Au-delà de ça, ce sont désormais les pluies diluviennes qui rythment notre quotidien. Elles apportent avec elles de la fraîcheur, de l’eau pour la végétation hachée par Chido mais aussi des glissements de terrain. Le cyclone a dévoilé ce que nous savions mais que les bananeraies cachaient : il n’y a plus d’arbres pour retenir les sols. Et avec les fortes pluies, ces coulées de boue entraînent des bangas nouvellement rebâtis avec eux. C’est ce qui s’est passé hier à Kaweni et qui risque de reproduire ailleurs.
Et côté Education nationale ?
Le lundi suivant le cyclone, le recteur a proposé aux personnels de l’éducation de se retrouver au rectorat, pour leur dire de ne pas baisser les bras et que tout allait être fait pour accueillir les élèves à la rentrée de janvier. Mais nos classes ont le toit écroulé, les portes arrachées… Ces propos seraient presque drôles dans une autre situation. Et puis je ne sais pas comment les collègues ont eu l’info de cette réunion. Il y avait visiblement quelques personnes présentes à qui il aurait été dit aussi qu’un rapatriement allait être mis en place. Une liste a donc circulé sur les réseaux sociaux sur laquelle il faudrait s’inscrire et noter les personnes qui vont nous accompagner. Mais rien n’est dit sur nos animaux de compagnie et, encore une fois, cette information ne parvient pas à tout le monde. Cela sonne comme une fake news, d’autant que l’aéroport n’est pas fonctionnel. Pourtant la rumeur circule que du personnel de l’éducation a quitté Mayotte et se retrouve à la Réunion. Qui ? Comment ? Il est très difficile d’avoir des informations fiables. Je continue à aller à la pêche aux infos.
Comment envisages-tu ce début d’année ? La reprise de l’école ?
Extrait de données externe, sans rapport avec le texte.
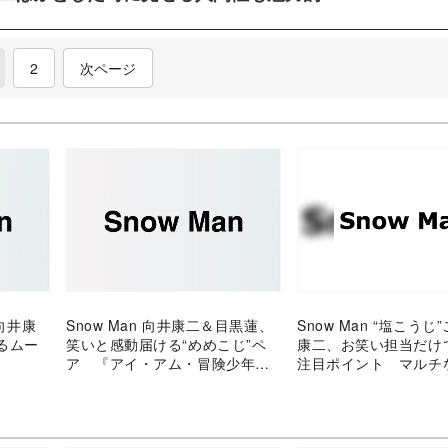
current)
2
次ページ
×向井康
Snow Man 向井康二＆目黒蓮、
Snow Man “塩こうじ
るムー
笑いと感動届ける“めめこじ”ペ
康二、お笑い担当だけ
ア 『アイ・アム・冒険少年』
注目ポイント マルチ
で輝くパーソナルな魅力
ーマンス力とピュアさ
Nous recevons des notes du préfet et du recteur qui s’accordent sur le fait que nous devons tout mettre en œuvre pour proposer une rentrée le 20 janvier. C’est dans pas longtemps et je me demande bien comment ce sera possible. D’autant qu’il faudra commencer par évacuer les gens qui sont désormais logés dans les établissements scolaires. Pour les placer où ? Leur demander de reconstruire des bangas à la va-vite ? Alors qu’on leur dit de ne plus le faire ? C’est un cercle sans fin. La reprise d’une vie ordinaire ne me semble pas encore à l’ordre du jour, loin de là.
Propos recueillis par Frédéric Grimaud
Les échanges avec Magali et d’autres enseignant.es de Mayotte vont continuer. Le Café pédagogique se tient aux côtés de la communauté éducative de l’île, des familles, des élèves.